Data entries:
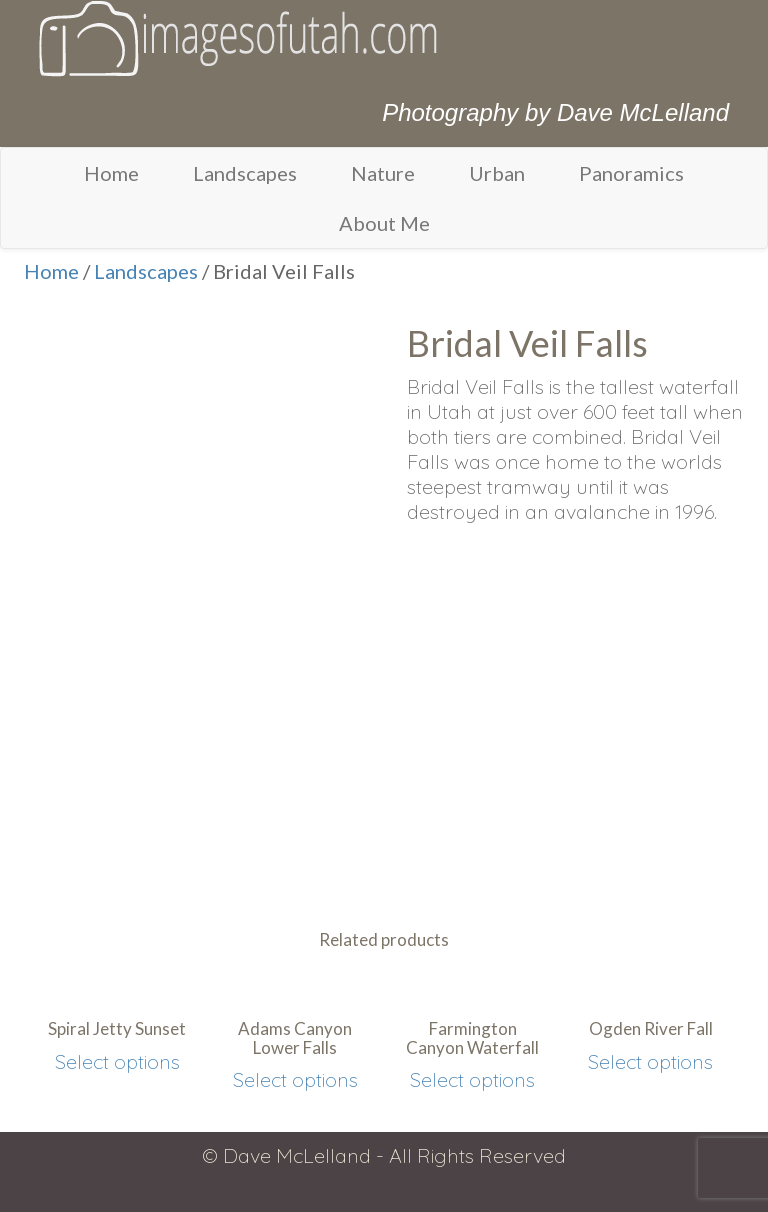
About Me (384, 223)
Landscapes (245, 173)
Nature (383, 173)
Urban (497, 173)
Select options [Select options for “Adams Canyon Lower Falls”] (295, 1079)
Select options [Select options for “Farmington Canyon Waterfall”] (472, 1079)
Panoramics (631, 173)
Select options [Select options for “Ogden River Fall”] (650, 1061)
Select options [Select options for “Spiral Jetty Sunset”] (117, 1061)
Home (111, 173)
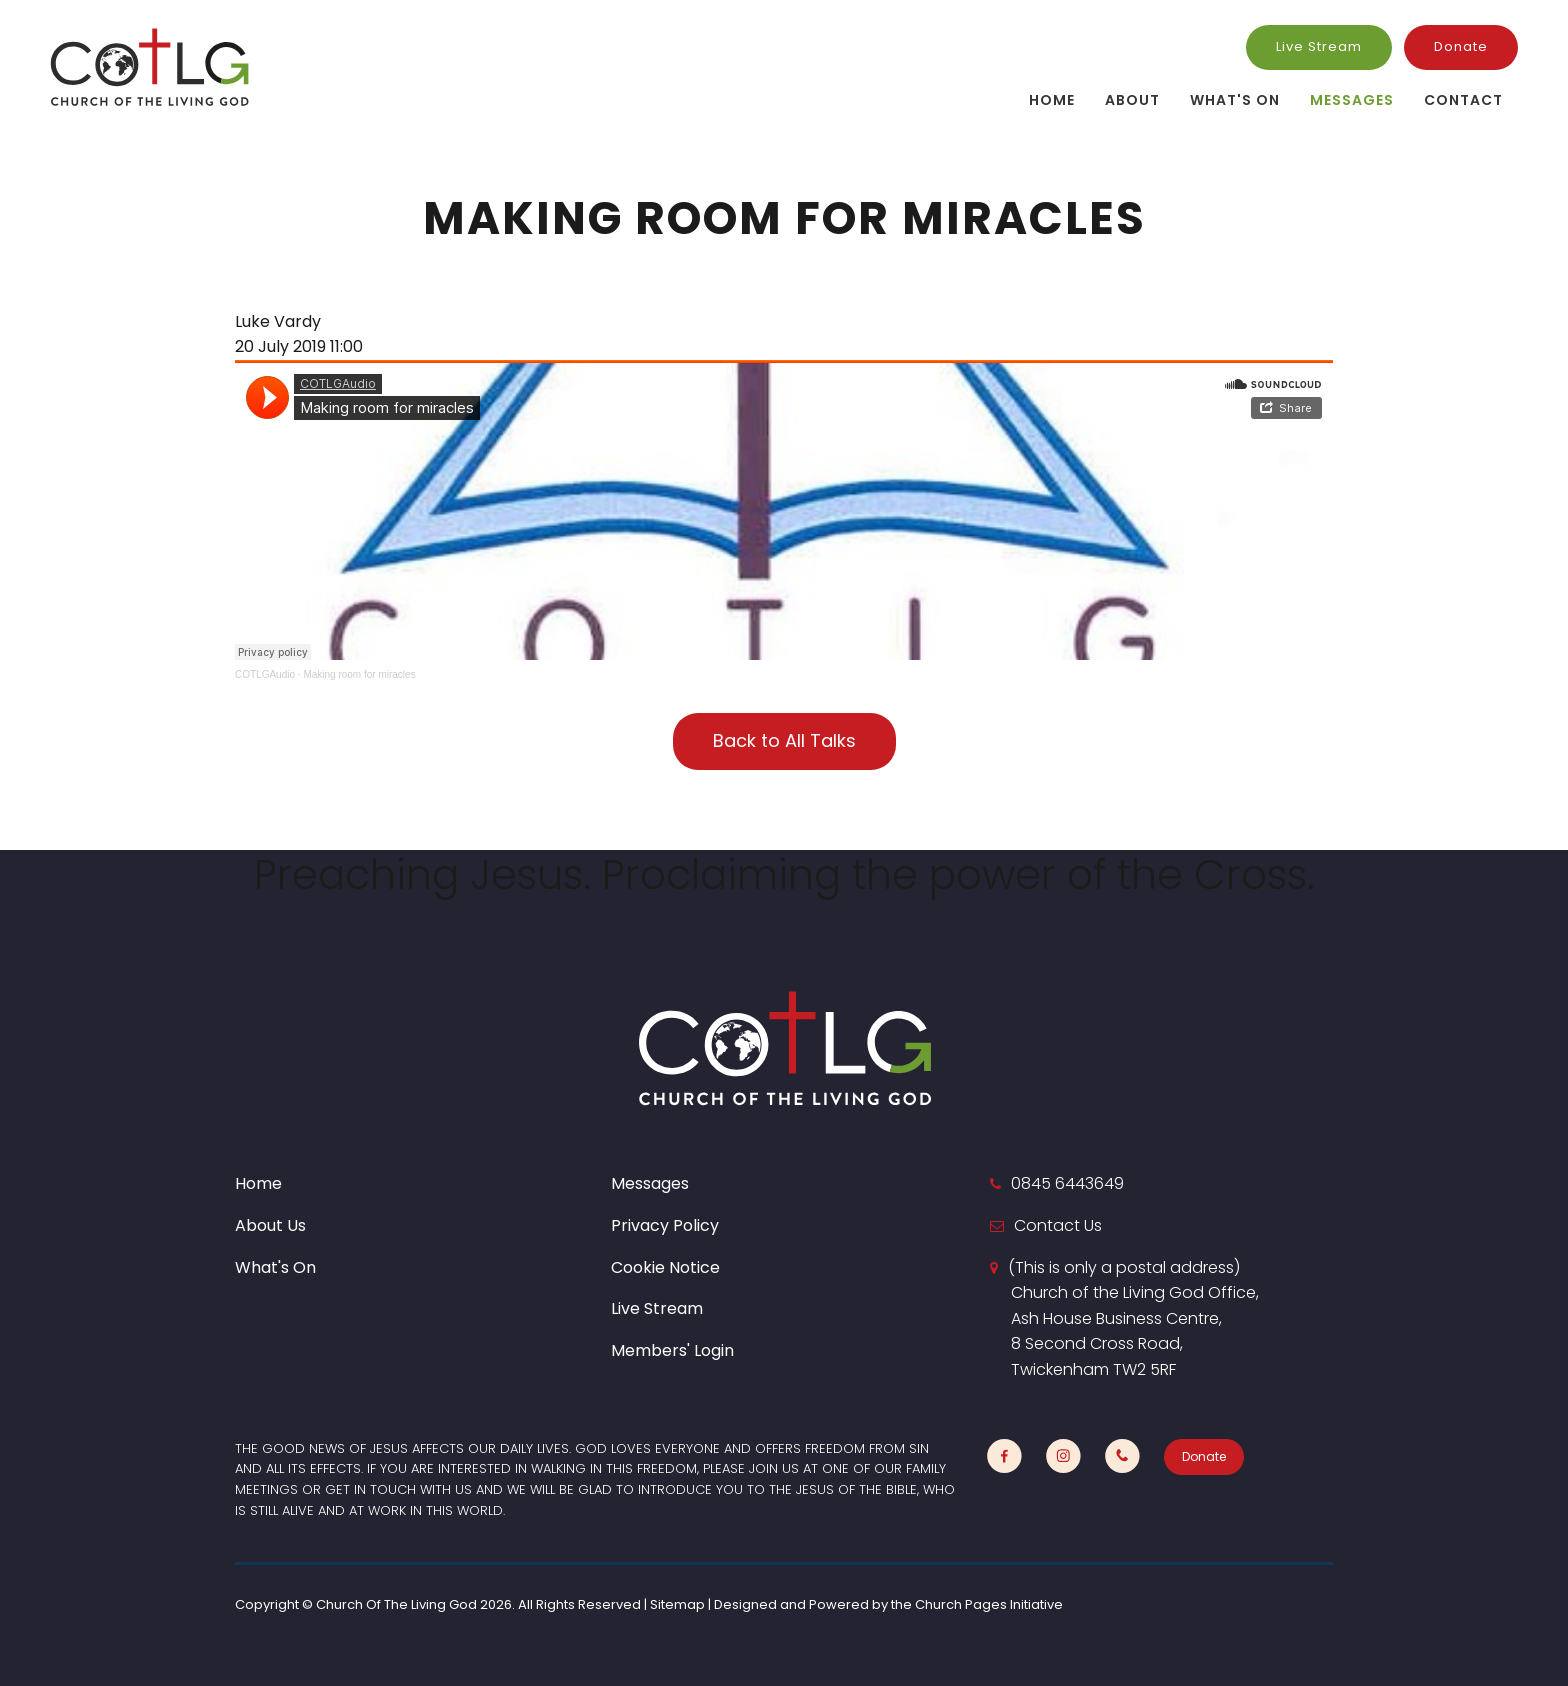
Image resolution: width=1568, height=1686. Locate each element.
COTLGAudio (265, 674)
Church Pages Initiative (989, 1604)
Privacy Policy (665, 1225)
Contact (1463, 100)
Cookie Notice (665, 1267)
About (1132, 100)
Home (1052, 100)
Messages (1352, 100)
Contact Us (1058, 1225)
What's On (1235, 100)
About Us (270, 1225)
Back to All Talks (784, 740)
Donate (1461, 46)
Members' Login (672, 1350)
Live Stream (1319, 46)
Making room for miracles (359, 674)
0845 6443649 (1067, 1183)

**EXERCISE DIRECTIONS:**
The lines from the one with "Live Stream (1319, 46)" through the final line of the data are to be reproduced exactly, both included, with no other lines.

**TASK SOLUTION:**
Live Stream (1319, 46)
Making room for miracles (359, 674)
0845 6443649 (1067, 1183)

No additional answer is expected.